Braithwaite odeia críticos literários, – e escreve-o com todas as letras,
pouco antes de narrar o caso do exagerado (e inexacto) enfoque de uma
especialista em Flaubert na variação cromática dos olhos de Emma Bovary,
descritos tanto como sendo azuis, como verdes ou até negros – mas Braithwaite
não deixa de ser um. Braithwaite ou Barnes?
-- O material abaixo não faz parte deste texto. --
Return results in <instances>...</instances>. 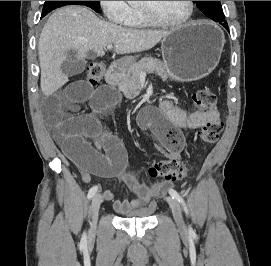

A confusão/identificação entre os
objectivos do narrador e do autor é central neste romance que, numa certa perspectiva,
pode até ser confundido com um ensaio de crítica literária cujo objecto é
Flaubert, vida e obra, ou melhor, a vida inspirando a obra, ou até, talvez, a
obra narrando a vida. Essa ponte é estabelecida por meio de elementos
materiais. Não é só o papagaio, mas também o camelo, o cão, o urso (vide o
capítulo dedicado ao bestiário de Gourstave). Há ainda o comboio,
essencial na relação amorosa de Flaubert com Louise Colet, e a carruagem: “Em
Paris, Flaubert usou uma carruagem fechada para não ser visto e presumivelmente
seduzido por Louise Colet. Em Rouen, Léon usa uma carruagem fechada para
seduzir Emma Bovary. Em Hamburgo, um ano após a publicação de Madame Bovary,
podia-se alugar as carruagens para fins sexuais; eram conhecidas por Bovarys.”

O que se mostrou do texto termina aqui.